1 - A. Giubiline e F. Minerva (2012), J. Med. Ethics, doi:10.1136/medethics-2011-100411


3 de março de 2012

Conceitos básicos de Física Quântica II


O homem não pode, pelas investigações das ciências, penetrar em alguns dos segredos da natureza? A ciência lhe foi dada para seu adiantamento em todas as coisas, mas não pode ultrapassar os limites fixados por Deus. (´'O Livro dos Espíritos, Questão #19)

Apresentação elementar de conceitos básicos em física quântica para que o leitor possa melhor julgar e se posicionar diante dos que pretendem misturar espiritualismo com essa especialidade da física.

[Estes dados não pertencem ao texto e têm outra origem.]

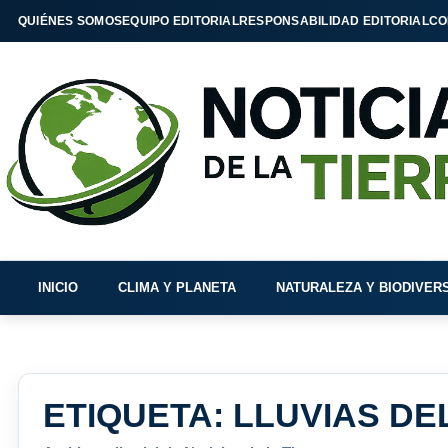
QUIÉNES SOMOS
EQUIPO EDITORIAL
RESPONSABILIDAD EDITORIAL
CO
INICIO
CLIMA Y PLANETA
NATURALEZA Y BIODIVER
ETIQUETA:
LLUVIAS DE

O caráter não ordinário da experiência das duas fendas (ver post anterior) é porque a Natureza revela um comportamento ondulatório, mesmo para objetos pertencentes ao mundo físico que antes imaginávamos bem sólidos. Como dissemos, o experimento das duas fendas surgiu nos estudas da óptica, ou seja, com fenômenos luminosos. Poderíamos nos perguntar se a luz, apresentando esse comportamento, de fato revela algo essencial e definitivo na natureza em seu comportamento ondulatório. Contrariamente ao esperado tal não acontece. A luz também se comporta como uma partícula!

O efeito fotoelétrico

O experimento crucial que demonstra esse fato é o efeito fotoelétrico explicado por Einstein (1905) como a colisão de fótons com elétrons. Na Fig.3 ilustramos o efeito. Um placa (E de emissor) é iluminada por luz. Elétrons são arrancados e recolhidos por uma segunda placa (C de coletor):

Fig. 3 Ilustração do princípio do efeito fotoelétrico.
Se as placas forem ligadas a um circuito elétrico externo, uma corrente elétrica flui. Esse sistema tem inúmeras aplicações tecnológicas tais como sensores de intensidade de luz (fotômetros), baterias solares, câmeras fotográficas digitais etc. A única explicação possível para o fenômeno é se admitirmos que partículas luminosas colidem diretamente com os elétrons, fornecendo energia a eles que é suficiente para iniciarem a jornada até a placa C. Cada partícula de luz fornece o chamado quantum de energia aos elétrons, que depende bastante da espectro (ou freqüência das oscilações luminosas) característico da fonte de luz. Para retirar um elétron do metal é necessário uma certa energia que chamamos de E. Os elétrons livres adquirem uma energia cinética que denotaremos por K. A relação fundamental descoberta por Einstein então se escreve:

hf = K + E

onde f é a freqüência da luz incidente (número de vibrações por segundo) e h é uma nova constante conhecida como constante de Planck (=6,6E-34 Js). Essa relação diz duas coisas: que a energia associada ao quantum de luz é dada pelo produto hf e que tal energia é dividida no fenômeno entre a energia de liberação (representada pelo potencial K) e a energia cinética ou energia de movimento (E) da partícula. Se existir um potencial mínimo para a liberação do elétron do material (concebivelmente, o elétron está associado ao material e precisa de energia para ser libertado), então apenas quando a energia luminosa conseguir atingir o valor característico do material é que o efeito fotoelétrico ocorrerá (o necessário para que E>0).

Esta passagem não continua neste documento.